Persian embroidery is a type of Persian art and handicraft.

==History==

It has been speculated that Persian embroidery existed from ancient times and at least from the time of the Sasanian Empire, based on numerous designs visible on rock sculptures and silverware of that period, and have been classified by Professor Ernst Herzfeld. Patterns on the coat of Chosroes II at Taq-e Bostan are in high relief; they may represent embroidery. Roundels, animals, and other familiar motifs of Sasanian art were also used as patterns for sculptures representing embroidery.

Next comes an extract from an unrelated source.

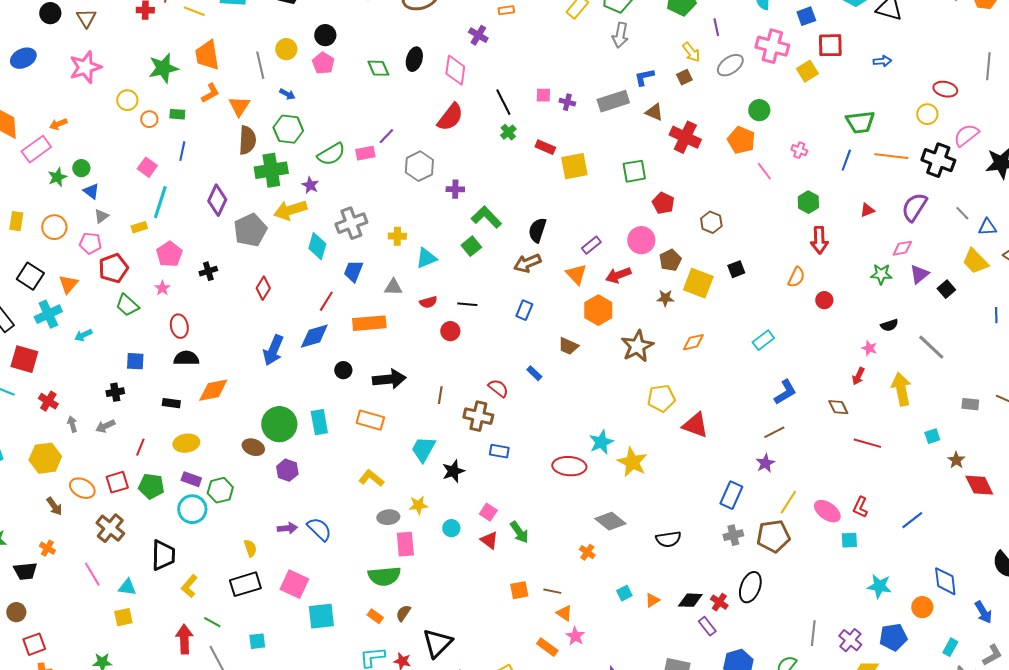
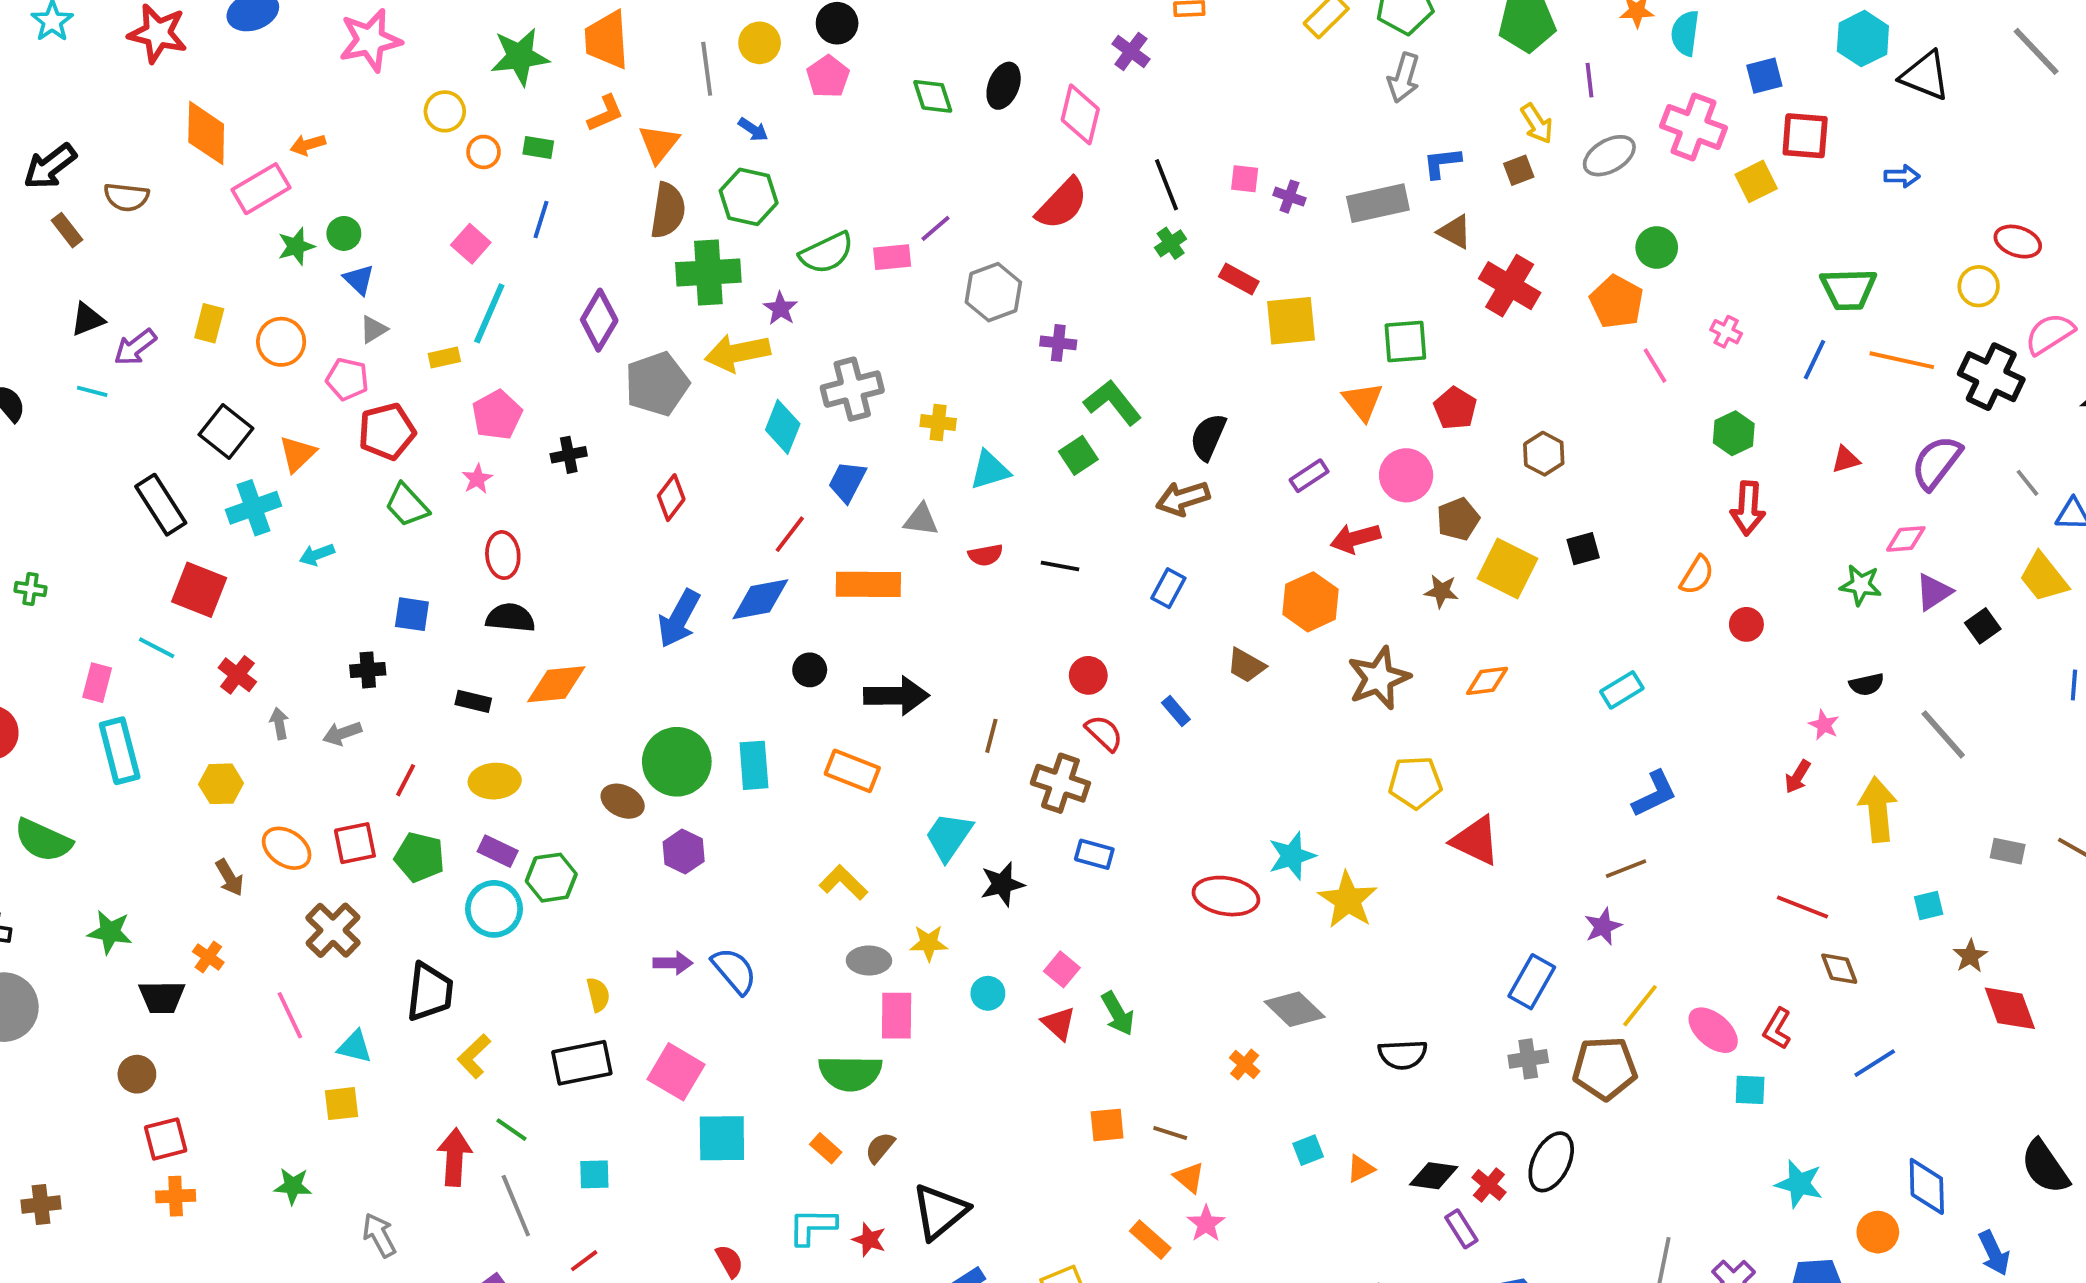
orange triangle: (576, 274) -> (1363, 401), moved
red circle: (450, 331) -> (1088, 675), moved
brown diamond: (838, 407) -> (1839, 969), moved
yellow hexagon: (45, 458) -> (221, 784), size x0.7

The earliest piece of physical Persian embroidery is from the Seljuk Empire (1037–1194 A.D.); it featured a strong Chinese-style pattern influencing the design. The Chinese style of embroidery of this time featured a satin stitch (Persian: ṭirāz) made of silk thread and was applied mainly for ornamentation purposes.

==Peculiarities==
The chain stitch (Persian: gulab-duzi) was used in many types of Persian embroidery, most notably in the regional Rasht embroidery. The embroidery featuring metal tinsel in tulle (Persian: naghdeh-duzi) is a common technique of the Jews of Iran.

Sermeh embroidery (Persian: sermeh-duzi) is an Iranian ancient-style of embroidery with origins that date back to the Achaemenid dynasty (705–330 B.C.E.), and features gold and/or silver embroidery. The gold and silver embroidery (Persian: malileh-duzi) style flourished across Persia and was used for decorating household objects.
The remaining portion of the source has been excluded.